[Task to complete]
Beneath this instruction is a listing; print exactly the lines in it starting at the line that contains "Max Number of People f" and going through the line that contains "use natural materials and found, or".

[Information provided]
========================================
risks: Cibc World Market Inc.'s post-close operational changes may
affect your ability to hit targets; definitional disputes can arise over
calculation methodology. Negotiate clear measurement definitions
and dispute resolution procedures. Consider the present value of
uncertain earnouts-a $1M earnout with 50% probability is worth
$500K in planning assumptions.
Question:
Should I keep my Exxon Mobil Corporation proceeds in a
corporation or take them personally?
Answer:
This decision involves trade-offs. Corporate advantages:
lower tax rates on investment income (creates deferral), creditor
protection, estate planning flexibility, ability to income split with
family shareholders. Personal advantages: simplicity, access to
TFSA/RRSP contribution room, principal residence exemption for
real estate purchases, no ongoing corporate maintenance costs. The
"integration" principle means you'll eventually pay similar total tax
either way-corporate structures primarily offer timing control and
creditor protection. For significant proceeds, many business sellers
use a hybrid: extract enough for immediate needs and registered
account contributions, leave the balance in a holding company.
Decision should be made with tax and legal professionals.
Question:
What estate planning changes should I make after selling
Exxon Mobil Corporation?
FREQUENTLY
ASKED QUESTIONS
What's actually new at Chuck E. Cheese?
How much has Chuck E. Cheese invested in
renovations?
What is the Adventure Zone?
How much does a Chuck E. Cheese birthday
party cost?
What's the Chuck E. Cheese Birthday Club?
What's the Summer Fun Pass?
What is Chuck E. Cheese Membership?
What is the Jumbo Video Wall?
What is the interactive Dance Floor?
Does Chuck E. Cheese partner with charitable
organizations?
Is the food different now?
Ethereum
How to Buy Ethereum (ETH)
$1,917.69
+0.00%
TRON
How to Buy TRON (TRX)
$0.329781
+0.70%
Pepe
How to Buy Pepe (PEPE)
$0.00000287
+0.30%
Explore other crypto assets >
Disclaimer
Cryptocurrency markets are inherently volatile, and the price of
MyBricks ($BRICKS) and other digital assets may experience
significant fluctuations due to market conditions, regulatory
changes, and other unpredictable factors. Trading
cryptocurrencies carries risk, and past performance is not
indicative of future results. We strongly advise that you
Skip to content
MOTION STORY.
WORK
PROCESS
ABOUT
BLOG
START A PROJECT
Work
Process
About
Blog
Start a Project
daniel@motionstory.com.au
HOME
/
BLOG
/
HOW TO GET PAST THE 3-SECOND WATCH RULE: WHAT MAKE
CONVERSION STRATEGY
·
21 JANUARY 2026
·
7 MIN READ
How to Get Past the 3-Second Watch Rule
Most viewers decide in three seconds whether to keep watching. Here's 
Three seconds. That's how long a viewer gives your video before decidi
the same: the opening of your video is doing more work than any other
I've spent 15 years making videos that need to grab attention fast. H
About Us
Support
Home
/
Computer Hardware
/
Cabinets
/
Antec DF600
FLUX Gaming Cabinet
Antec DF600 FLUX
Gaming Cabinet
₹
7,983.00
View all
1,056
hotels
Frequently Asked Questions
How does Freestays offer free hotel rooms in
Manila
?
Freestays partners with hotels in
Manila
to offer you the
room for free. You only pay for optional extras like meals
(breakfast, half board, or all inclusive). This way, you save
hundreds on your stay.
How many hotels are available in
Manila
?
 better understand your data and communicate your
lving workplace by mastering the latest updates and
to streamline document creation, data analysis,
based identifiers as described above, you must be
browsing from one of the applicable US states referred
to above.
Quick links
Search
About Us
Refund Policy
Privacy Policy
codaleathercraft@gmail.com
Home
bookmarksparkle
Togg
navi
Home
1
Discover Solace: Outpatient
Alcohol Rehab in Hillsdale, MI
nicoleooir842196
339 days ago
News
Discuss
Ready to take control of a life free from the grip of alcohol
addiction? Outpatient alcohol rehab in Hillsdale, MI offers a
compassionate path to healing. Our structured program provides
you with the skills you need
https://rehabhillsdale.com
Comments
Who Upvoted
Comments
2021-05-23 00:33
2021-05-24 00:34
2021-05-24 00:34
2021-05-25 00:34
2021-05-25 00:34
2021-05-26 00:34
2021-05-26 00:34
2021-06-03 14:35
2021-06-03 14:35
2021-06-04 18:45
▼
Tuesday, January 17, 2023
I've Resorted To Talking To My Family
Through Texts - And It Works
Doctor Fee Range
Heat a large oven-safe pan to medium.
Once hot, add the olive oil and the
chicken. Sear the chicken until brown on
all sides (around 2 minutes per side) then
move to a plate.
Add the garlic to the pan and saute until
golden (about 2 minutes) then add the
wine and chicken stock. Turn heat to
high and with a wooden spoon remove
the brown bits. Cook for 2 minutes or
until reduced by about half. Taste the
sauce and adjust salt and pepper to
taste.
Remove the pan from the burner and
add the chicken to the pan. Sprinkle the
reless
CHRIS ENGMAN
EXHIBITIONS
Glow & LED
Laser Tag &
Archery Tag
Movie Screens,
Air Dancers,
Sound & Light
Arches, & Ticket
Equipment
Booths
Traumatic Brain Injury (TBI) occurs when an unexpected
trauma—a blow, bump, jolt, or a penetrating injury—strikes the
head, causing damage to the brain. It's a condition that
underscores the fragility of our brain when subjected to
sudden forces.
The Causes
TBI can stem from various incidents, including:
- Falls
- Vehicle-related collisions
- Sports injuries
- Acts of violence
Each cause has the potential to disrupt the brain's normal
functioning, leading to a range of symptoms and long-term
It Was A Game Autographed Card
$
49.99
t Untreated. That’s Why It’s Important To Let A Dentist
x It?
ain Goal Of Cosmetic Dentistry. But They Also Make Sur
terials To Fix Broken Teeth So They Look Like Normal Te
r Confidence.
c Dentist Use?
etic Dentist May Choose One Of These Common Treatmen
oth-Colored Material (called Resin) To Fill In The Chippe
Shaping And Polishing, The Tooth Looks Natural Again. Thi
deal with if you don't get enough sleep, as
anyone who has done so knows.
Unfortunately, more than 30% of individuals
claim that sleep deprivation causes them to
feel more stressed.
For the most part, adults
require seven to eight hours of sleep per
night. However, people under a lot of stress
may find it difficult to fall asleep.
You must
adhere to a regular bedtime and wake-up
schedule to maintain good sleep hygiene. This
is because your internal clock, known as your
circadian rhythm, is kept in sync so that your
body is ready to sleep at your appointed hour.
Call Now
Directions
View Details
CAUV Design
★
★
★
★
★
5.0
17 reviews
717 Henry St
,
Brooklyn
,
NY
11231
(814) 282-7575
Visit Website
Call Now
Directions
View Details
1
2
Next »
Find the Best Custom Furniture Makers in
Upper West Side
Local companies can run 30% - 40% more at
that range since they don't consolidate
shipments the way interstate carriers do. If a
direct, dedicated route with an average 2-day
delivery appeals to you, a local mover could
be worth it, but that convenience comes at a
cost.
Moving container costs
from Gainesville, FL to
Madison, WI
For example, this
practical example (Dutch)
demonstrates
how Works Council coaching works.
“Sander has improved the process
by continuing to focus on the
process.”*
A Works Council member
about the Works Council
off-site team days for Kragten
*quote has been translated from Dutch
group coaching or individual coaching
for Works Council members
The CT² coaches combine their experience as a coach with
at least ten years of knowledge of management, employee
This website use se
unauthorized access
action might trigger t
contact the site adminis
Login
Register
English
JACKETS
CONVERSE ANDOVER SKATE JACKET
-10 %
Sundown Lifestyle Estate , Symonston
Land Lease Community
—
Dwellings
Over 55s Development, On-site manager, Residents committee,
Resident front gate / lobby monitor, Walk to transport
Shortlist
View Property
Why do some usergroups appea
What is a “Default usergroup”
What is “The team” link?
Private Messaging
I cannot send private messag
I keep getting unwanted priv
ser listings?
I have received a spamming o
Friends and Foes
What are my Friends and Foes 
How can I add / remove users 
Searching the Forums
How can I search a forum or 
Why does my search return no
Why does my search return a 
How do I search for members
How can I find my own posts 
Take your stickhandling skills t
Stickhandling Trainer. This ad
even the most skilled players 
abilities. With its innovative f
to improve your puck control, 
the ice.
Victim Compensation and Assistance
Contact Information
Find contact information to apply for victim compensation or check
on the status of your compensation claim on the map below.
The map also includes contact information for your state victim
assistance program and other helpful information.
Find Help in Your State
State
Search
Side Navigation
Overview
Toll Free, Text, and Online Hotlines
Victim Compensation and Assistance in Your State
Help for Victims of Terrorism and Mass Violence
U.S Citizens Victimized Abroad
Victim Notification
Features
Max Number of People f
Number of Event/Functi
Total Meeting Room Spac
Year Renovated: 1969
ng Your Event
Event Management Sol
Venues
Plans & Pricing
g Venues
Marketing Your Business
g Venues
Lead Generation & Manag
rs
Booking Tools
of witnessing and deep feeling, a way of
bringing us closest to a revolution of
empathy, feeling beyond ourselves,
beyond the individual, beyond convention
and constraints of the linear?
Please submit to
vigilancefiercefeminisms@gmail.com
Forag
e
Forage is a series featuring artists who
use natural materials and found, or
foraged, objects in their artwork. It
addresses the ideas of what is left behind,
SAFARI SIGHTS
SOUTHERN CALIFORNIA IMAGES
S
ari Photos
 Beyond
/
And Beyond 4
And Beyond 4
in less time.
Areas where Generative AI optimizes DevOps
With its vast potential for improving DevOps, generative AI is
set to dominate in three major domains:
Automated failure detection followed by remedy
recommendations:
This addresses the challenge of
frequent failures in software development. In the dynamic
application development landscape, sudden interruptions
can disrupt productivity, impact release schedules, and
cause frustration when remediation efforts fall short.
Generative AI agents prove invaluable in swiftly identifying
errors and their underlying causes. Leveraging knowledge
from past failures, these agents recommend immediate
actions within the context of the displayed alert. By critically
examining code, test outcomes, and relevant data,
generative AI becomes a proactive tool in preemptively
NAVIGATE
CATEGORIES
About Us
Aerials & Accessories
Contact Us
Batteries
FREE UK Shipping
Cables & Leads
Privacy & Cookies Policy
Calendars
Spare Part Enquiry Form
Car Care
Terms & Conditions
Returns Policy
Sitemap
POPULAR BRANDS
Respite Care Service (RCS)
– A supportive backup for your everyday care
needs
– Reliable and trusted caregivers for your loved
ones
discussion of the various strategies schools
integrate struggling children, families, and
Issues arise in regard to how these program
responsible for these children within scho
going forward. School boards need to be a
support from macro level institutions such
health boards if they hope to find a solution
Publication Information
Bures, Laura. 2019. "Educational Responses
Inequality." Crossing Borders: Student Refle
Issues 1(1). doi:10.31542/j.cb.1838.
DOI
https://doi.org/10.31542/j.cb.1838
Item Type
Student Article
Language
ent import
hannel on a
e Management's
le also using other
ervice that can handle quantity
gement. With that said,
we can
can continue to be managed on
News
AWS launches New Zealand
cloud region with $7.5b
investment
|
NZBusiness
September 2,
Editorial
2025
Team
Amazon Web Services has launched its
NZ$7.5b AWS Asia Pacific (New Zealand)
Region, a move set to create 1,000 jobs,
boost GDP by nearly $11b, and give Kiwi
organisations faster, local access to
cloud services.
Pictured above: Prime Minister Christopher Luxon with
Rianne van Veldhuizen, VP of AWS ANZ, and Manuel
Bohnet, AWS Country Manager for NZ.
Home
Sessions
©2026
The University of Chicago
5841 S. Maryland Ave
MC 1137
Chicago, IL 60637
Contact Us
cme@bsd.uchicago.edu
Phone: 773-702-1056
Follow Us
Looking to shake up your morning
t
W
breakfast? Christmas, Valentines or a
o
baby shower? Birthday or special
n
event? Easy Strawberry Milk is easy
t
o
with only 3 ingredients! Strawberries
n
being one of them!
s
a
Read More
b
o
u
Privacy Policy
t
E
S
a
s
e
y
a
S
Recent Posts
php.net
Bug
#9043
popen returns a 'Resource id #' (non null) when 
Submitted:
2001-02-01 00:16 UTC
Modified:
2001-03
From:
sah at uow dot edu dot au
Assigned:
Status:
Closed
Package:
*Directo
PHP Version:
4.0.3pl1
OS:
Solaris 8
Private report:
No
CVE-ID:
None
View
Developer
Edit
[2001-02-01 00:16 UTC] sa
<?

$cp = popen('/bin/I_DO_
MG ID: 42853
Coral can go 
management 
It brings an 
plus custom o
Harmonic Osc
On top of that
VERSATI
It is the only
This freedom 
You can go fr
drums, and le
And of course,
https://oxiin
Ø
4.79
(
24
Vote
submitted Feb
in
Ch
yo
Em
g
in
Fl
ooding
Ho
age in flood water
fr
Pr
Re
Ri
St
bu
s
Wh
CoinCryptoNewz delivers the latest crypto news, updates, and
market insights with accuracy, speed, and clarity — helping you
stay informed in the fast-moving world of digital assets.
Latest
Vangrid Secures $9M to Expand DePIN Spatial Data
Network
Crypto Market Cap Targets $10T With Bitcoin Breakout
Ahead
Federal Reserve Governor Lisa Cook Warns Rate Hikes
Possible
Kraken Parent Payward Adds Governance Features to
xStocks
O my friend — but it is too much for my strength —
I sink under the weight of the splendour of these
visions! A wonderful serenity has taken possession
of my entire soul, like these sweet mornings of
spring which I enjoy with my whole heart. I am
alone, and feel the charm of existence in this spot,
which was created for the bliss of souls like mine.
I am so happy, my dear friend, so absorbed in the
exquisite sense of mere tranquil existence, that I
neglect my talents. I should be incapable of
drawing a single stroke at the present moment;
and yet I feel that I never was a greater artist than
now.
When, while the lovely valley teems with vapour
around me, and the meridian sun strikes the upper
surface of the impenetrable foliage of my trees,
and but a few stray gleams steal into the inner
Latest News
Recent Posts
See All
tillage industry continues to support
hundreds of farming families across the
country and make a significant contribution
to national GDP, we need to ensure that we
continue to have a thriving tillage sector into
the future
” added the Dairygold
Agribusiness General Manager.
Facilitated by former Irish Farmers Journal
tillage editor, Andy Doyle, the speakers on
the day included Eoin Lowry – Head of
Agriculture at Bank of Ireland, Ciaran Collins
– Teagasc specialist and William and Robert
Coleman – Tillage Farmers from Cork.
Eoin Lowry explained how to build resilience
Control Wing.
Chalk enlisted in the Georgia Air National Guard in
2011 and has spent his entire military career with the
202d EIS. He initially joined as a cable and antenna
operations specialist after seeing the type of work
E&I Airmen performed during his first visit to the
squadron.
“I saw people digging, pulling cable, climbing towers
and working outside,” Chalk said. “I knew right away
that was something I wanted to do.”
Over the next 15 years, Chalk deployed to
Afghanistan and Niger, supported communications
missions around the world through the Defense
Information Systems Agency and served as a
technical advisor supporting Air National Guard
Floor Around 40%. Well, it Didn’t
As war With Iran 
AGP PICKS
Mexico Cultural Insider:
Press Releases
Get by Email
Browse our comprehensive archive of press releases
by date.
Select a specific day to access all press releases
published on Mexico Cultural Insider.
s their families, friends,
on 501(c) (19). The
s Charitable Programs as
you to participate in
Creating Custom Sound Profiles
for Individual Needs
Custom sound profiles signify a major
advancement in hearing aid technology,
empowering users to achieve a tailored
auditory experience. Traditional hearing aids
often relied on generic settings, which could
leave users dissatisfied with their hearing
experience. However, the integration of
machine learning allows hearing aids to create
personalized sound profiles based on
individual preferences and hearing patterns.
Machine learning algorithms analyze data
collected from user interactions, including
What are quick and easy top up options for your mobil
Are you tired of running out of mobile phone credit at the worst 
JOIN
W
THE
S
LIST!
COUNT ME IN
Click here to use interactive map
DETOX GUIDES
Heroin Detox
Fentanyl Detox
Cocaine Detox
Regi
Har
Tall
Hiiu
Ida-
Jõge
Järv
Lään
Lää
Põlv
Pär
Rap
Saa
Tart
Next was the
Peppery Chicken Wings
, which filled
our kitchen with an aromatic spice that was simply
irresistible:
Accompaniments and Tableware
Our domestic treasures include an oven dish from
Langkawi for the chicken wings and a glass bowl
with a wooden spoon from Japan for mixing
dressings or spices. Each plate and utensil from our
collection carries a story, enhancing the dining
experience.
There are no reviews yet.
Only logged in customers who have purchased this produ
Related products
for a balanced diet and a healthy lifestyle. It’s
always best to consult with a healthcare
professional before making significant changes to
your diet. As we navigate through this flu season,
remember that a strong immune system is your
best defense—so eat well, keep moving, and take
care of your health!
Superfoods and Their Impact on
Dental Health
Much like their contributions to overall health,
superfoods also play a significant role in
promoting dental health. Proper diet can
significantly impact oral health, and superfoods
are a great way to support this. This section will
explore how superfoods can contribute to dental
========================================
[Answer to this exercise]
Max Number of People f
Number of Event/Functi
Total Meeting Room Spac
Year Renovated: 1969
ng Your Event
Event Management Sol
Venues
Plans & Pricing
g Venues
Marketing Your Business
g Venues
Lead Generation & Manag
rs
Booking Tools
of witnessing and deep feeling, a way of
bringing us closest to a revolution of
empathy, feeling beyond ourselves,
beyond the individual, beyond convention
and constraints of the linear?
Please submit to
vigilancefiercefeminisms@gmail.com
Forag
e
Forage is a series featuring artists who
use natural materials and found, or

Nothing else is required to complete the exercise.